## Supplied material
════════════════════

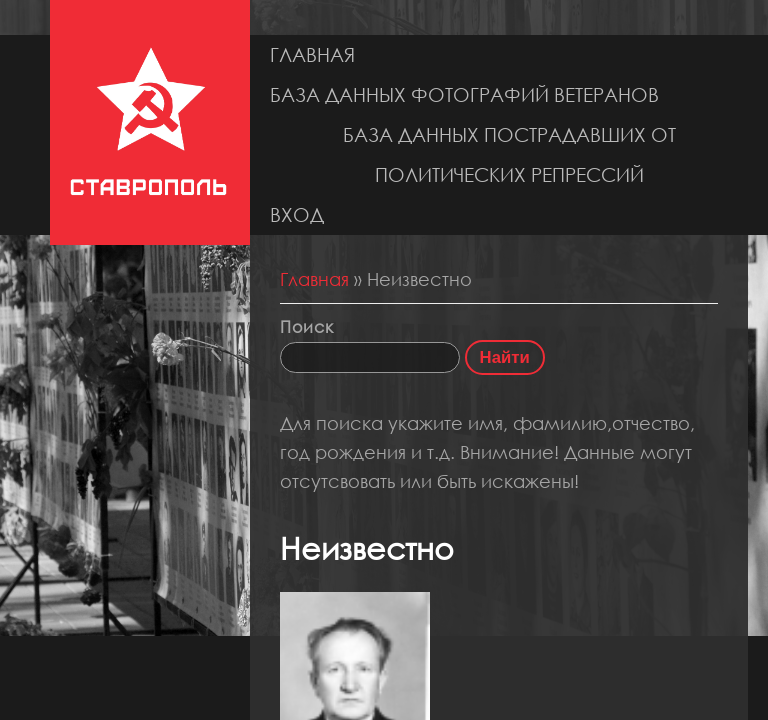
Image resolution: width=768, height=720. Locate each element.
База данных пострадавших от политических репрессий (509, 154)
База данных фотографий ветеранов (464, 94)
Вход (297, 214)
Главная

════════════════════

## Activity
All of the material above should be written out exactly as given, minus any images.

## Finished exercise
Image resolution: width=768, height=720. Locate each element.
База данных пострадавших от политических репрессий (509, 154)
База данных фотографий ветеранов (464, 94)
Вход (297, 214)
Главная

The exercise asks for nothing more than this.